History lesson for the Secretary of the Interior


The Secretary of State for Security, Rafael Pérez Ruiz, affirmed this Monday in Barcelona that the headquarters of the National Police in Via Laietana “has been and is a symbol of public service from which several generations of policemen have contributed and continue to contribute to strengthen democracy”. The comment can only respond to ignorance or bad faith because, said like that and without mentioning at any time that this building is for several generations, also of policemen, a symbol of Franco’s repression and torture, is at least infinite clumsiness.

The number two of the Ministry of the Interior used the speech of celebration of the Guardian Angels, patron saint of the National Police, to exalt a building that the City Council of Barcelona, with the favorable vote of the PSC, has claimed to transform into a memory center on Franco’s repression. Also the Congress of Deputies approved four years ago (four!) that the headquarters should become “a museum-memorial, documentary and archival centre of Franco’s repression in Catalonia”.

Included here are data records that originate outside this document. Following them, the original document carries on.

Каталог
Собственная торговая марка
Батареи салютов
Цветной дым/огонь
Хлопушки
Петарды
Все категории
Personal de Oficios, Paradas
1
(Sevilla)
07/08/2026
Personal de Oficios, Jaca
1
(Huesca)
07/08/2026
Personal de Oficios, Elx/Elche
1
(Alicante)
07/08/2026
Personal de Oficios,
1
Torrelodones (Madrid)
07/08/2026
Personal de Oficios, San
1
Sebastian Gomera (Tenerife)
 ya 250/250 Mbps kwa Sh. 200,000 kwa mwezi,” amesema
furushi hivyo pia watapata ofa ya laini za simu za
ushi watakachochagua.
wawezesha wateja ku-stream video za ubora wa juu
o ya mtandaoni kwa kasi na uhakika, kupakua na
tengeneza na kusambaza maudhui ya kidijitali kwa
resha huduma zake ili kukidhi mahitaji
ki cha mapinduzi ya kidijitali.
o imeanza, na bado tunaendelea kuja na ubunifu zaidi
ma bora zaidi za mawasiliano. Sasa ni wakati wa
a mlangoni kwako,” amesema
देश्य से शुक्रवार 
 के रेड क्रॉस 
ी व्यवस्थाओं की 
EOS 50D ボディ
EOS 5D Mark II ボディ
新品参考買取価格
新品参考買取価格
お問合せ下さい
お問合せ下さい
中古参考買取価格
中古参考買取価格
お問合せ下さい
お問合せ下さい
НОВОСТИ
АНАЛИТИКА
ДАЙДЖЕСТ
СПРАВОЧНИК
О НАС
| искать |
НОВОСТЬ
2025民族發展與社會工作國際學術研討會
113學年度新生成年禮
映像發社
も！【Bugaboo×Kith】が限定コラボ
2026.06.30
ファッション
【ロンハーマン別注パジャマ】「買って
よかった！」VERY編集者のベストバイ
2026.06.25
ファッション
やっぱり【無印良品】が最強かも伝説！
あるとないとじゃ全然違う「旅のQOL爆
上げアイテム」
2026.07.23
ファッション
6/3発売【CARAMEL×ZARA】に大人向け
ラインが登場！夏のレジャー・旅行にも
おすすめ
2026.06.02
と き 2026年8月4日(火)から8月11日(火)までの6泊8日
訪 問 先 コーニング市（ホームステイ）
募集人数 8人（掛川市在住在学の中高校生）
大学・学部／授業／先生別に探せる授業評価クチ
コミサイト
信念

It is our colleague Antoni Batista who has best explained what this symbol Pérez Ruiz refers to was and what it means. If you were to take a look at one of his books (you could start with La Brigada Político Social, ‘Memòria de la resistència antifranquista’, Pagès Editors) you would discover what this “house of horrors” was like, as the Barcelona journalist defines it. He would know how the Political Social Brigade acted in the dungeons or during interrogations. The vocabulary and forms of torture were varied. There was the ‘corro’ where the detainee was placed in the centre and between a few of them they beat him with truncheons, fists or kicks. Batista also explains what the ‘bathtub’ consisted of. It was about putting the head in and taking it out of a bucket, where often there was not only water but they also urinated in it.

It was enough to be anti-Franco to end up in one of the dungeons in the cellars. Gregorio López Raimundo, Miguel Núñez, Jordi Carbonell, Josep Lluís Carod-Rovira, Anna Sallés and Josep Maria Benet i Jornet are just some of the well-known names who passed through there. Batista spent years studying archives and files while the Republican Joan Tardà was the one who fought the hardest in Congress to get the Lower House to support the request of the memorialist organizations to convert the police station into a center to remember so as not to forget such a dark period. The same ashat has been done in countries around us in areas with an equally disastrous past.

The new Minister of the Interior, Joan Ignasi Elena, reminded Minister Fernando Grande-Marlaska just a few weeks ago, at their first meeting, that Congress had called for the building to be converted into a space of democratic memory. That Marlaska is in no hurry (making a benevolent reading) was clear when in April, in an answer in the Senate, said that the Government did not see “operational reasons” to move the police station. Not only are there, but there are plenty of them, and if not, ask those who can tell you in first person what Via Laietana, 43, was like, and how the Creix brothers, two policemen whom Manuel Vázquez Montalbán defined in 1974 as “professionals of humiliation”, used to deal with it. Even Manolo was not enough to summarize the methods of the Creix brothers.